Bulldozers raze makeshift market stalls and buildings Monday morning in Tongolo, a neighborhood in Cameroon’s capital Yaounde.

Among the several hundred stall owners is Julio Evina.

Evina says it is regrettable that officials are destroying businesses along some major streets in the capital Yaounde and rendering families hungry simply because French President Emmanuel Macron will be visiting Cameroon. He says if not for Macron’s visit, he is certain that the government would not have filled potholes that have been causing accidents on roads in Yaounde.

France says Macron will discuss the food crisis in Africa provoked in part by Russia’s war in Ukraine, as well as the challenges in increasing agriculture production in Africa and an upsurge in insecurity.

Cameroon faces Boko Haram terrorism that has killed over 30,000 people and displaced two million within 10 years in its northern border with Chad and Nigeria. The central African state also faces separatist conflicts that have killed at least 3,300 people and displaced more than 750,000 in 5 years according to the U.N.

Capo Daniel is the deputy defense chief of the Ambazonia Defense Forces, or the ADF, one of the separatist groups. He says the ADF hopes Macron will ask Biya to end the use of force as a solution to the separatist crisis in Cameroon’s English-speaking regions.

“One of our factions in our liberation movement called for lockdown as a means to protest Emmanuel Macrons visit, but other movements will be watching this event with the hope that Emmanuel Macron will be pushing Paul Biya to choose the path of peaceful resolution of the war.”

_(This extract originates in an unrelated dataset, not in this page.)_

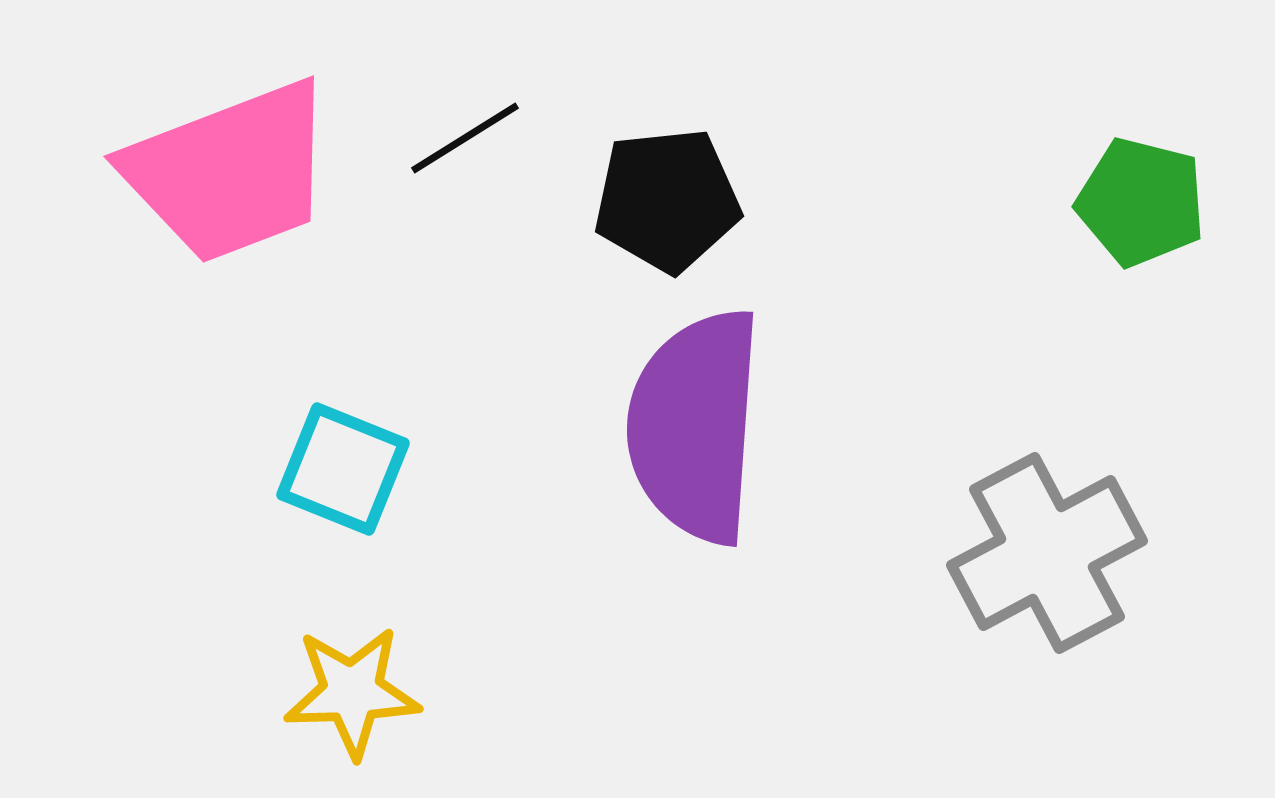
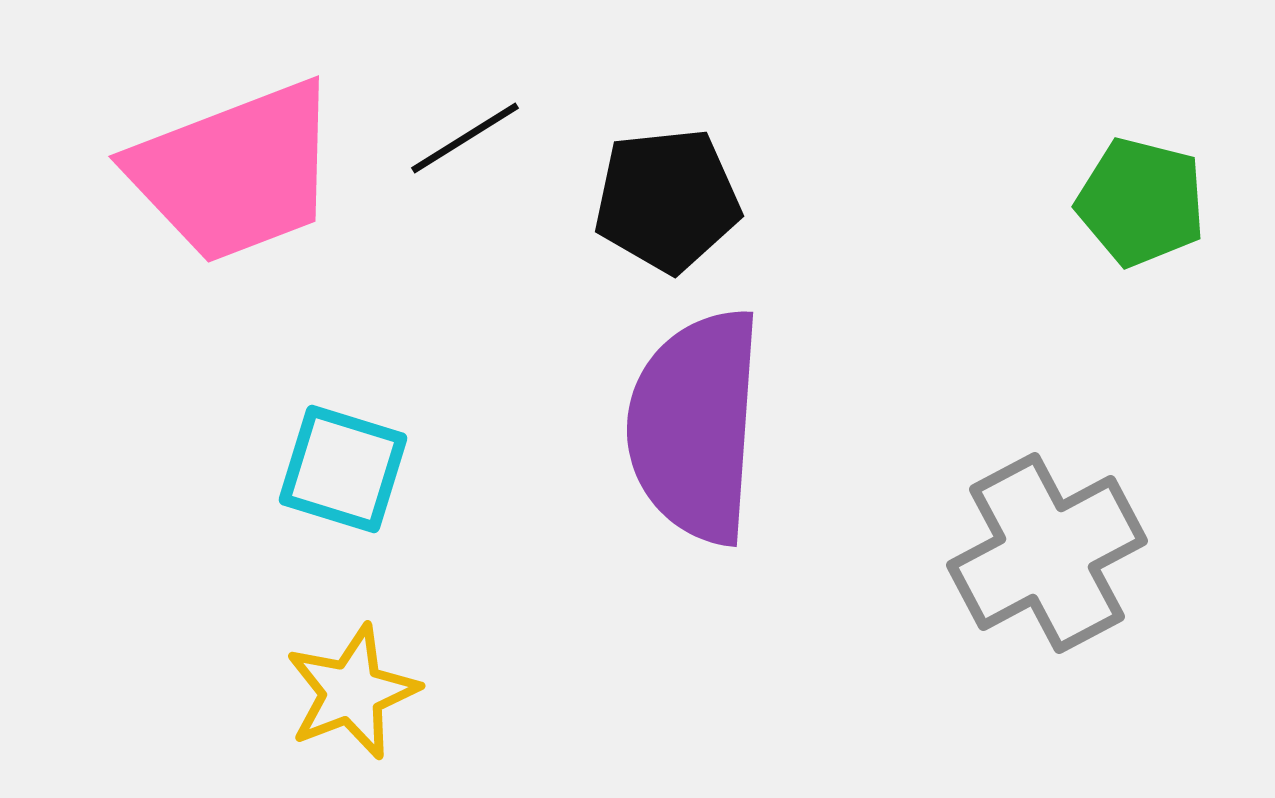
pink trapezoid: moved 5 px right
cyan square: rotated 5 degrees counterclockwise
yellow star: rotated 19 degrees counterclockwise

Politicians and civil society groups say they will discuss with Macron the possibility of a peaceful transition in Cameroon. Eighty-nine-year-old President Paul Biya has been in power for close to 40 years and critics accuse him of rigging elections to prolong his power until he dies. The government says he has always won democratic elections.

France says after Cameroon, Macron will visit Benin and Guinea Bissau.

Ejani Leornard Kulu, a political scientist and an analyst at the U.N.-sponsored University for Peace Africa Program in Addis Ababa, says Macron is expected to review his country’s economic, political and security ties with Africa. Kulu adds that African countries that have agreements with France are now seeking profitable partnerships with other world economies.

“We saw the president of the African Union and the African Commission going to Russia to see how cereals will not be blocked for Africans to have food. If we take the case of Cameroon signing a defense treaty with Russia, Cameroon surrendering mines exploitation to China, questions French positioning and even gives a sentiment of anti-French. So, France wants to reposition itself against other partners like China, like Russia.”

The government of France says Macron is accompanied by the French ministers of foreign affairs, armed forces and foreign relations, as well as the French secretary of state for development.